Thursday, February 2, 2012

The Hardest Words

It’s not my fault that I want to beat my children most mornings before they go to school.  Ugly personalities plus moderate sleep deprivation can equal bad times in our house.  The number of non-morning people compared to morning people is definitely disproportionate. I joke that John and I have remained married because we wake up at different times, but after an especially brutal morning, I’m not playing.  I sometimes want a separation, if not from him, then from at least one or two of the kids.

This week, after multiple attempts to wake up Madison and Kenny, I found both of them entirely unconscious while midway ejected from their beds.  Kenny was soundly sleeping—while sitting up—and Madison attempted a lame dismount from his teenage sleep nest.  The only body part that resulted in reasonable success was his elbow.

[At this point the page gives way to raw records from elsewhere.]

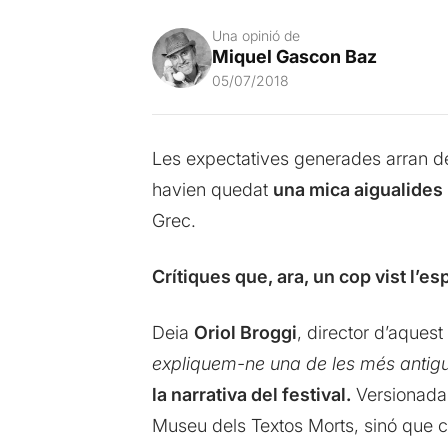
Una opinió de
Miquel Gascon Baz
05/07/2018
Les expectatives generades arran d
havien quedat
una mica aigualides 
Grec.
Crítiques que, ara, un cop vist l’e
Deia
Oriol Broggi
, director d’aquest
expliquem-ne una de les més antig
la narrativa del festival.
Versionada
Museu dels Textos Morts, sinó que ca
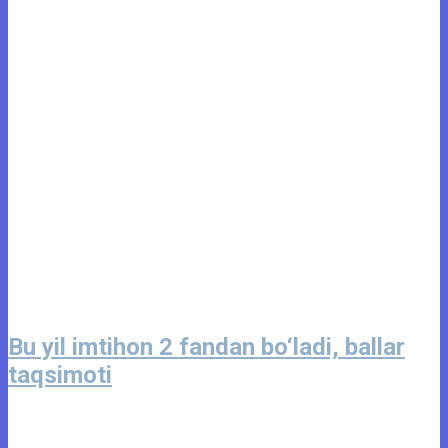
Bu yil imtihon 2 fandan bo‘ladi, ballar
taqsimoti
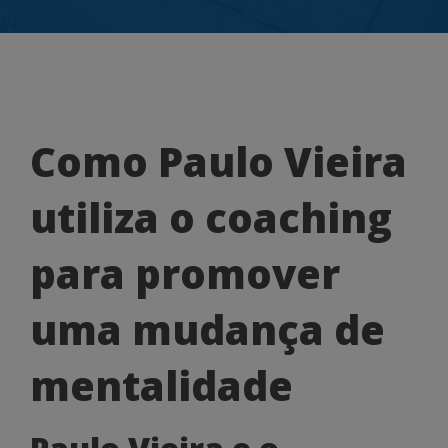
Como
Como Paulo Vieira
Paulo
utiliza o coaching
Vieira
utiliza
para promover
o
uma mudança de
coaching
para
mentalidade
promover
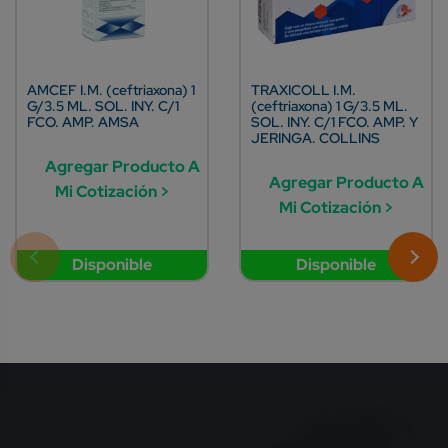
AMCEF I.M. (ceftriaxona) 1
TRAXICOLL I.M.
G/3.5 ML. SOL. INY. C/1
(ceftriaxona) 1 G/3.5 ML.
FCO. AMP. AMSA
SOL. INY. C/1 FCO. AMP. Y
JERINGA. COLLINS
Agregar Producto A
Agregar Producto A
Mi Cotización >
Mi Cotización >
Disponible
Disponible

The unwillingness to get out of bed, I can move past, because while my alarm is regularly set for 6:45, I rarely put a toenail to the floor boards before 7.  Anything later forfeits my right to a shower.    

What crazes me most are the chronic fights that begin outside the bathroom as soon as one Thompson encounters another.  It’s like Wild America.  It’s hard to stop myself from repeatedly slamming my head inside the kitchen cupboards.  Some mornings I think a mild brain injury just might improve my personality.

Mostly, it’s the caustic conversations between Stancey and I that gets the blood pulsing in my ears.  Her overuse of such loud phrases as “Shut up!” and “Get out!” causes my eyeballs to twitch.  She’s very territorial of the bathroom and is hardened to Kenny’s pleas to use the toilet.  Someday he’s going to get tired of begging for entrance and just pee on her door.  I might just applaud him.

On a good morning I’ll say, “You know, it’s just as easy to be nice as it is to be mean.”

On a lesser morning I’ll say, “Quit being such a witch!” or other rhyming derivative that too easily tumbles through my coffee-stained teeth. 

Usually, by the time I drop her sulking self off at school, I’ve managed to collect myself and acknowledge that my use of mild language and want of physical violence warrants an apology.  But after our most recent exchange, I reflected on how much easier it is to be mean than it is to be right.  As I pushed through the discomfort of being wrong, I smugly said through twisted lips,

“I’m sorry…Stancey…that you made me be mean this morning.” 

And being the forgiving soul that she is, she countered my apology with a request for five dollars.

As I watched her disappear into the high school with my lunch money, I at least found solace that for six whole hours she would stress out someone else.

For those few moments when the car was all but empty but for Max and me, I basked in the victory that we managed to make it to the other side of yet another morning.